When insurance covers IVF, more women will use it
IVF is expensive and typically not covered by insurance
When insurance covers in vitro fertilization, more women struggling with infertility, especially those with limited financial resources, will use the method to improve their chances of having a baby, a new study suggests.
Researchers found that when the University of Michigan’s health insurance plan started covering IVF, use of the technology nearly tripled overall and increased by more than nine-fold among employees and dependents in lower-salary brackets, according to the report published in JAMA.
“It’s important to realize that infertility is a disease and unlike many other diseases, historically it has not been well covered by health insurance,” said study leader Dr. James Dupree from the University of Michigan in Ann Arbor.
“Infertility does not appear to discriminate based on how much money you have or what kind of job you have. But people are not using IVF in the same way,” Dupree said. “Insurance can help mitigate those disparities.”
Dupree and his colleagues hope their findings will spur decision-makers in state governments and at companies to decide IVF ought to be covered, “from an access to care equity perspective,” he said.
“As a urologist, I see the heartbreak, anguish and stress all the time,” Dupree said. “I tell people we have this great treatment that will allow you to have children with your DNA. Then they start asking how much it costs. When they say they can’t afford it, it’s heartbreaking.”
When the University of Michigan began to cover IVF in 2015, Dupree and his colleagues saw an opportunity to study how big of an impact insurance coverage might make.
The researchers pored over claims data from October 2012 to January 2017 for women aged 22 to 42. For the years 2015 through 2016, they were able to find information on IVF claims directly, unless women used clinics not affiliated with the university.

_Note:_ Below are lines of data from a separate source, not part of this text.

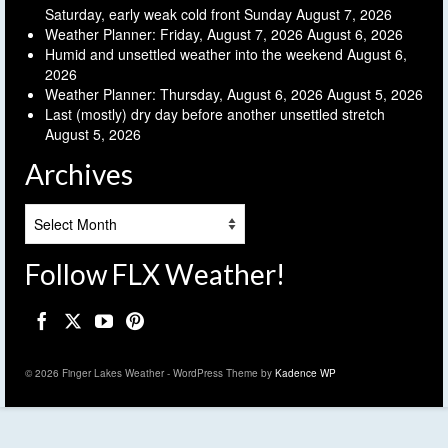
Saturday, early weak cold front Sunday
August 7, 2026
Weather Planner: Friday, August 7, 2026
August 6, 2026
Humid and unsettled weather into the weekend
August 6,
2026
Weather Planner: Thursday, August 6, 2026
August 5, 2026
Last (mostly) dry day before another unsettled stretch
August 5, 2026
Archives
Archives
Follow FLX Weather!
© 2026 Finger Lakes Weather - WordPress Theme by
Kadence WP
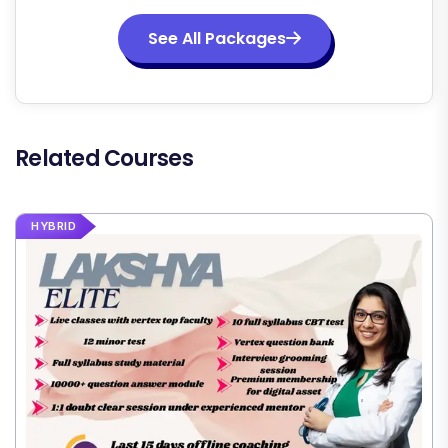
See All Packages
Related Courses
HYBRID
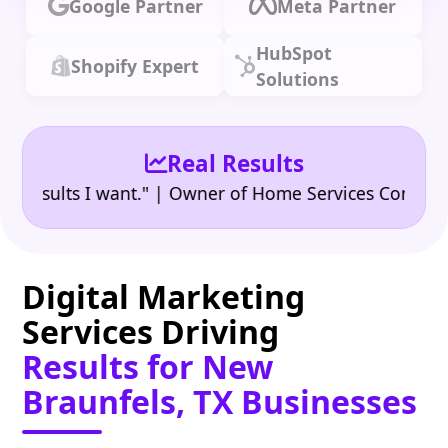
Google Partner
Meta Partner
HubSpot
Shopify Expert
Solutions
Real Results
•
ults I want." | Owner of Home Services Company
"
Digital Marketing
Services Driving
Results for New
Braunfels, TX Businesses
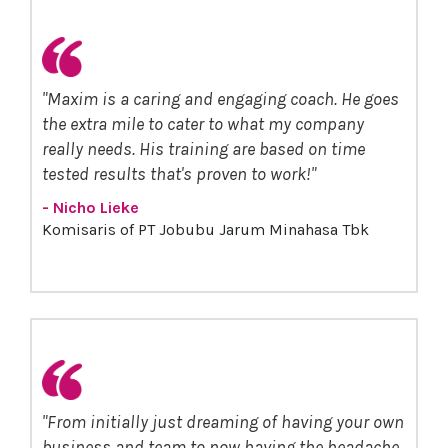
"Maxim is a caring and engaging coach. He goes
the extra mile to cater to what my company
really needs. His training are based on time
tested results that's proven to work!"
- Nicho Lieke
Komisaris of PT Jobubu Jarum Minahasa Tbk
"From initially just dreaming of having your own
business and team to now having the headache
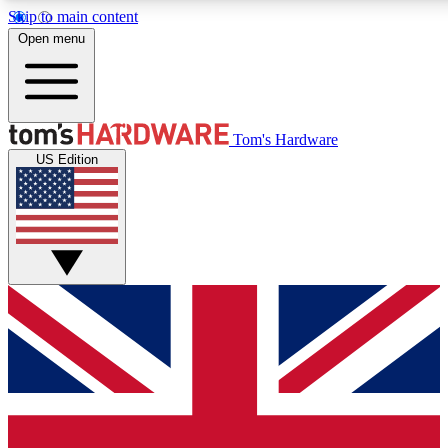
Skip to main content
Open menu
MEMBER
Tom's Hardware
US Edition
Get started with free a
PREMIUM ME
Unlock exclusive tools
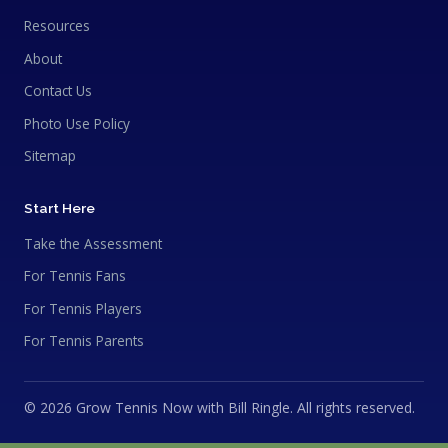
Resources
About
Contact Us
Photo Use Policy
Sitemap
Start Here
Take the Assessment
For Tennis Fans
For Tennis Players
For Tennis Parents
© 2026 Grow Tennis Now with Bill Ringle. All rights reserved.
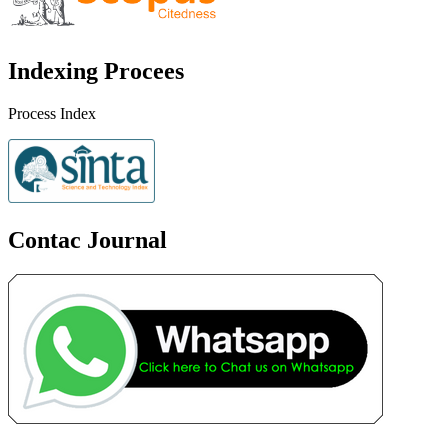
Indexing Procees
Process Index
Contac Journal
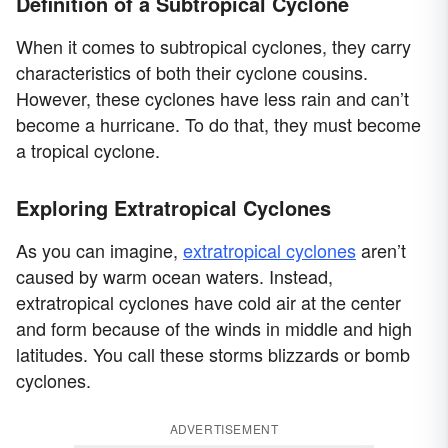
Definition of a Subtropical Cyclone
When it comes to subtropical cyclones, they carry
characteristics of both their cyclone cousins.
However, these cyclones have less rain and can’t
become a hurricane. To do that, they must become
a tropical cyclone.
Exploring Extratropical Cyclones
As you can imagine,
extratropical cyclones
aren’t
caused by warm ocean waters. Instead,
extratropical cyclones have cold air at the center
and form because of the winds in middle and high
latitudes. You call these storms blizzards or bomb
cyclones.
ADVERTISEMENT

For women who used a different clinic between 2015 and 2016 and women who might have had IVF before it was covered, the researchers needed to use surrogate measures to determine who had the procedure.
In those cases, “since we couldn’t look for a bill for IVF, we needed a different method,” Dupree said. “When women go through an IVF cycle they are given a very specific pattern of medications and they receive certain patterns of ultrasound, which were covered benefits that are visible in the paid claims.”
When the researchers compared IVF related claims from 2013-2014 to those from 2015-2016, they found use of IVF nearly tripled, rising from 34.3 per 10,000 women to 92.6 per 10,00 women.
When they looked at IVF use according to the insured employee’s salary, they found the biggest jump – more than nine-fold – in low-salary brackets, with rates rising from roughly 8 per 10,000 women to nearly 79 per 10,000 in the low-salary group.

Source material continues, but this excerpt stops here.